The entries below are to be repeated exactly, with the pictures left out.

╭─ Supplied entries

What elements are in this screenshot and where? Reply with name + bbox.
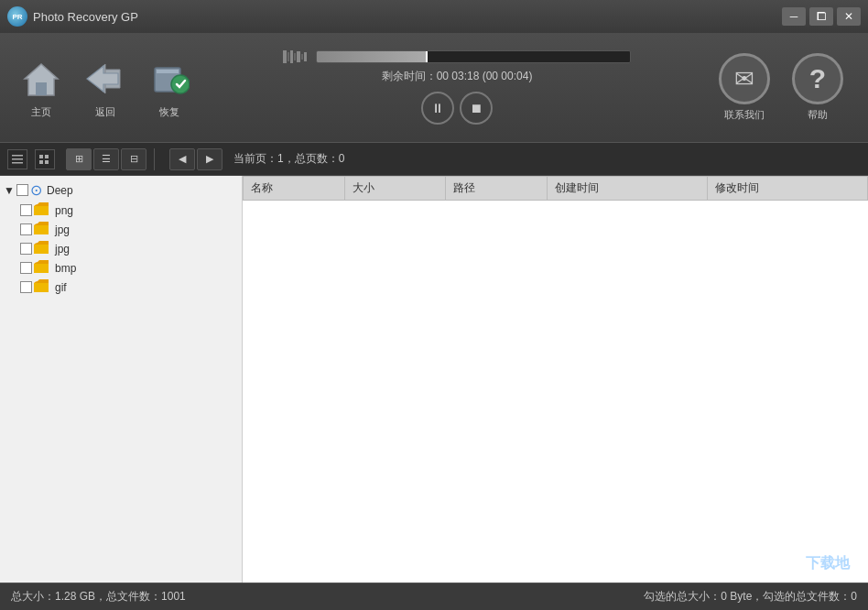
minimize-button[interactable]: ─: [782, 7, 806, 26]
expand-icon: ▼: [4, 184, 15, 197]
svg-rect-17: [39, 155, 43, 158]
svg-rect-9: [290, 50, 293, 63]
status-bar: 总大小：1.28 GB，总文件数：1001 勾选的总大小：0 Byte，勾选的总…: [0, 583, 868, 610]
col-name: 名称: [244, 177, 345, 201]
app-logo: PR: [7, 6, 27, 27]
list-view-btn[interactable]: [35, 149, 55, 169]
svg-rect-16: [12, 162, 23, 164]
svg-rect-10: [294, 53, 296, 60]
right-panel: 名称 大小 路径 创建时间 修改时间: [243, 176, 868, 583]
toolbar: 主页 返回 恢复: [0, 33, 868, 143]
grid-view-btn[interactable]: ⊞: [66, 148, 92, 170]
status-left: 总大小：1.28 GB，总文件数：1001: [11, 589, 186, 605]
contact-icon: ✉: [719, 53, 770, 104]
pause-button[interactable]: ⏸: [421, 92, 454, 125]
app-title: Photo Recovery GP: [33, 10, 782, 24]
stop-button[interactable]: ⏹: [460, 92, 493, 125]
help-label: 帮助: [808, 108, 828, 122]
restore-label: 恢复: [159, 105, 179, 119]
svg-rect-14: [12, 155, 23, 157]
file-table: 名称 大小 路径 创建时间 修改时间: [243, 176, 868, 201]
home-icon: [18, 56, 64, 102]
progress-fill: [317, 51, 427, 62]
back-icon: [82, 56, 128, 102]
help-icon: ?: [792, 53, 843, 104]
tree-checkbox-jpg1[interactable]: [20, 223, 32, 235]
main-content: ▼ ⊙ Deep png jp: [0, 176, 868, 583]
right-toolbar: ✉ 联系我们 ? 帮助: [712, 53, 850, 122]
svg-rect-1: [36, 82, 47, 95]
progress-track: [316, 50, 631, 63]
restore-button-toolbar[interactable]: 恢复: [137, 47, 201, 129]
svg-rect-13: [304, 52, 307, 61]
svg-rect-7: [283, 50, 287, 63]
scan-icon: [283, 50, 309, 63]
tree-checkbox-gif[interactable]: [20, 281, 32, 293]
back-button[interactable]: 返回: [73, 47, 137, 129]
tree-checkbox-jpg2[interactable]: [20, 243, 32, 255]
status-right: 勾选的总大小：0 Byte，勾选的总文件数：0: [644, 589, 857, 605]
restore-button[interactable]: ⧠: [809, 7, 833, 26]
tree-item-jpg1[interactable]: jpg: [0, 220, 242, 239]
time-info: 剩余时间：00 03:18 (00 00:04): [382, 69, 533, 84]
folder-icon-jpg1: [34, 222, 50, 237]
contact-button[interactable]: ✉ 联系我们: [712, 53, 776, 122]
col-modified: 修改时间: [707, 177, 867, 201]
next-page-btn[interactable]: ▶: [197, 148, 222, 170]
title-controls: ─ ⧠ ✕: [782, 7, 861, 26]
svg-rect-12: [301, 54, 303, 60]
tree-label-gif: gif: [55, 281, 238, 294]
tree-label-bmp: bmp: [55, 262, 238, 275]
svg-rect-5: [157, 70, 179, 73]
restore-icon: [146, 56, 192, 102]
tree-item-jpg2[interactable]: jpg: [0, 239, 242, 258]
tree-label-jpg2: jpg: [55, 243, 238, 256]
svg-rect-15: [12, 158, 23, 160]
tree-checkbox-bmp[interactable]: [20, 262, 32, 274]
col-created: 创建时间: [547, 177, 707, 201]
close-button[interactable]: ✕: [837, 7, 861, 26]
filter-icon-btn[interactable]: [7, 149, 27, 169]
progress-indicator: [426, 51, 428, 62]
progress-area: 剩余时间：00 03:18 (00 00:04) ⏸ ⏹: [201, 50, 712, 125]
folder-icon-jpg2: [34, 241, 50, 256]
title-bar: PR Photo Recovery GP ─ ⧠ ✕: [0, 0, 868, 33]
svg-rect-19: [39, 160, 43, 164]
back-label: 返回: [95, 105, 115, 119]
svg-rect-11: [297, 51, 300, 62]
tree-item-gif[interactable]: gif: [0, 278, 242, 297]
view-group1: ⊞ ☰ ⊟: [66, 148, 146, 170]
help-button[interactable]: ? 帮助: [786, 53, 850, 122]
progress-controls: ⏸ ⏹: [421, 92, 493, 125]
svg-rect-18: [45, 155, 49, 158]
folder-icon-deep: ⊙: [30, 181, 42, 199]
home-button[interactable]: 主页: [9, 47, 73, 129]
svg-rect-8: [288, 52, 289, 61]
folder-icon-bmp: [34, 260, 50, 276]
detail-view-btn[interactable]: ⊟: [121, 148, 146, 170]
col-path: 路径: [446, 177, 548, 201]
tree-checkbox-png[interactable]: [20, 204, 32, 216]
col-size: 大小: [344, 177, 446, 201]
contact-label: 联系我们: [724, 108, 765, 122]
separator1: [154, 148, 155, 170]
tree-item-png[interactable]: png: [0, 201, 242, 220]
watermark: 下载地: [806, 554, 850, 573]
left-panel: ▼ ⊙ Deep png jp: [0, 176, 243, 583]
secondary-toolbar: ⊞ ☰ ⊟ ◀ ▶ 当前页：1，总页数：0: [0, 143, 868, 176]
list-view-button[interactable]: ☰: [93, 148, 119, 170]
progress-bar-container: [283, 50, 631, 63]
tree-label-png: png: [55, 204, 238, 217]
tree-checkbox-deep[interactable]: [16, 184, 28, 196]
tree-item-root[interactable]: ▼ ⊙ Deep: [0, 180, 242, 201]
page-info: 当前页：1，总页数：0: [233, 151, 344, 167]
folder-icon-png: [34, 202, 50, 218]
prev-page-btn[interactable]: ◀: [169, 148, 195, 170]
tree-label-jpg1: jpg: [55, 223, 238, 236]
tree-label-deep: Deep: [47, 184, 238, 197]
nav-controls: ◀ ▶: [169, 148, 222, 170]
home-label: 主页: [31, 105, 51, 119]
folder-icon-gif: [34, 279, 50, 295]
svg-rect-20: [45, 160, 49, 164]
tree-item-bmp[interactable]: bmp: [0, 258, 242, 278]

╰─

* [Result]:
What elements are in this screenshot and where? Reply with name + bbox.
minimize-button[interactable]: ─: [782, 7, 806, 26]
expand-icon: ▼: [4, 184, 15, 197]
svg-rect-17: [39, 155, 43, 158]
svg-rect-9: [290, 50, 293, 63]
status-bar: 总大小：1.28 GB，总文件数：1001 勾选的总大小：0 Byte，勾选的总…: [0, 583, 868, 610]
col-name: 名称: [244, 177, 345, 201]
app-logo: PR: [7, 6, 27, 27]
list-view-btn[interactable]: [35, 149, 55, 169]
svg-rect-16: [12, 162, 23, 164]
svg-rect-10: [294, 53, 296, 60]
right-panel: 名称 大小 路径 创建时间 修改时间: [243, 176, 868, 583]
toolbar: 主页 返回 恢复: [0, 33, 868, 143]
grid-view-btn[interactable]: ⊞: [66, 148, 92, 170]
status-left: 总大小：1.28 GB，总文件数：1001: [11, 589, 186, 605]
contact-icon: ✉: [719, 53, 770, 104]
pause-button[interactable]: ⏸: [421, 92, 454, 125]
app-title: Photo Recovery GP: [33, 10, 782, 24]
stop-button[interactable]: ⏹: [460, 92, 493, 125]
help-label: 帮助: [808, 108, 828, 122]
restore-label: 恢复: [159, 105, 179, 119]
svg-rect-14: [12, 155, 23, 157]
file-table: 名称 大小 路径 创建时间 修改时间: [243, 176, 868, 201]
home-icon: [18, 56, 64, 102]
progress-fill: [317, 51, 427, 62]
back-icon: [82, 56, 128, 102]
help-icon: ?: [792, 53, 843, 104]
tree-checkbox-jpg1[interactable]: [20, 223, 32, 235]
main-content: ▼ ⊙ Deep png jp: [0, 176, 868, 583]
right-toolbar: ✉ 联系我们 ? 帮助: [712, 53, 850, 122]
svg-rect-1: [36, 82, 47, 95]
progress-track: [316, 50, 631, 63]
restore-button-toolbar[interactable]: 恢复: [137, 47, 201, 129]
svg-rect-13: [304, 52, 307, 61]
svg-rect-7: [283, 50, 287, 63]
scan-icon: [283, 50, 309, 63]
tree-checkbox-gif[interactable]: [20, 281, 32, 293]
back-button[interactable]: 返回: [73, 47, 137, 129]
tree-checkbox-jpg2[interactable]: [20, 243, 32, 255]
status-right: 勾选的总大小：0 Byte，勾选的总文件数：0: [644, 589, 857, 605]
restore-button[interactable]: ⧠: [809, 7, 833, 26]
tree-item-jpg1[interactable]: jpg: [0, 220, 242, 239]
time-info: 剩余时间：00 03:18 (00 00:04): [382, 69, 533, 84]
folder-icon-jpg1: [34, 222, 50, 237]
contact-button[interactable]: ✉ 联系我们: [712, 53, 776, 122]
col-modified: 修改时间: [707, 177, 867, 201]
next-page-btn[interactable]: ▶: [197, 148, 222, 170]
title-controls: ─ ⧠ ✕: [782, 7, 861, 26]
svg-rect-12: [301, 54, 303, 60]
tree-label-gif: gif: [55, 281, 238, 294]
tree-label-bmp: bmp: [55, 262, 238, 275]
svg-rect-5: [157, 70, 179, 73]
restore-icon: [146, 56, 192, 102]
tree-item-jpg2[interactable]: jpg: [0, 239, 242, 258]
tree-label-jpg2: jpg: [55, 243, 238, 256]
svg-rect-15: [12, 158, 23, 160]
tree-checkbox-bmp[interactable]: [20, 262, 32, 274]
col-created: 创建时间: [547, 177, 707, 201]
close-button[interactable]: ✕: [837, 7, 861, 26]
filter-icon-btn[interactable]: [7, 149, 27, 169]
progress-indicator: [426, 51, 428, 62]
progress-area: 剩余时间：00 03:18 (00 00:04) ⏸ ⏹: [201, 50, 712, 125]
folder-icon-jpg2: [34, 241, 50, 256]
title-bar: PR Photo Recovery GP ─ ⧠ ✕: [0, 0, 868, 33]
svg-rect-19: [39, 160, 43, 164]
back-label: 返回: [95, 105, 115, 119]
svg-rect-11: [297, 51, 300, 62]
tree-item-gif[interactable]: gif: [0, 278, 242, 297]
view-group1: ⊞ ☰ ⊟: [66, 148, 146, 170]
help-button[interactable]: ? 帮助: [786, 53, 850, 122]
progress-controls: ⏸ ⏹: [421, 92, 493, 125]
svg-rect-18: [45, 155, 49, 158]
folder-icon-deep: ⊙: [30, 181, 42, 199]
home-button[interactable]: 主页: [9, 47, 73, 129]
svg-rect-8: [288, 52, 289, 61]
folder-icon-bmp: [34, 260, 50, 276]
detail-view-btn[interactable]: ⊟: [121, 148, 146, 170]
col-path: 路径: [446, 177, 548, 201]
tree-checkbox-png[interactable]: [20, 204, 32, 216]
col-size: 大小: [344, 177, 446, 201]
contact-label: 联系我们: [724, 108, 765, 122]
separator1: [154, 148, 155, 170]
tree-item-png[interactable]: png: [0, 201, 242, 220]
watermark: 下载地: [806, 554, 850, 573]
left-panel: ▼ ⊙ Deep png jp: [0, 176, 243, 583]
secondary-toolbar: ⊞ ☰ ⊟ ◀ ▶ 当前页：1，总页数：0: [0, 143, 868, 176]
list-view-button[interactable]: ☰: [93, 148, 119, 170]
progress-bar-container: [283, 50, 631, 63]
tree-label-png: png: [55, 204, 238, 217]
tree-checkbox-deep[interactable]: [16, 184, 28, 196]
tree-item-root[interactable]: ▼ ⊙ Deep: [0, 180, 242, 201]
page-info: 当前页：1，总页数：0: [233, 151, 344, 167]
folder-icon-png: [34, 202, 50, 218]
prev-page-btn[interactable]: ◀: [169, 148, 195, 170]
tree-label-jpg1: jpg: [55, 223, 238, 236]
tree-label-deep: Deep: [47, 184, 238, 197]
nav-controls: ◀ ▶: [169, 148, 222, 170]
home-label: 主页: [31, 105, 51, 119]
folder-icon-gif: [34, 279, 50, 295]
svg-rect-20: [45, 160, 49, 164]
tree-item-bmp[interactable]: bmp: [0, 258, 242, 278]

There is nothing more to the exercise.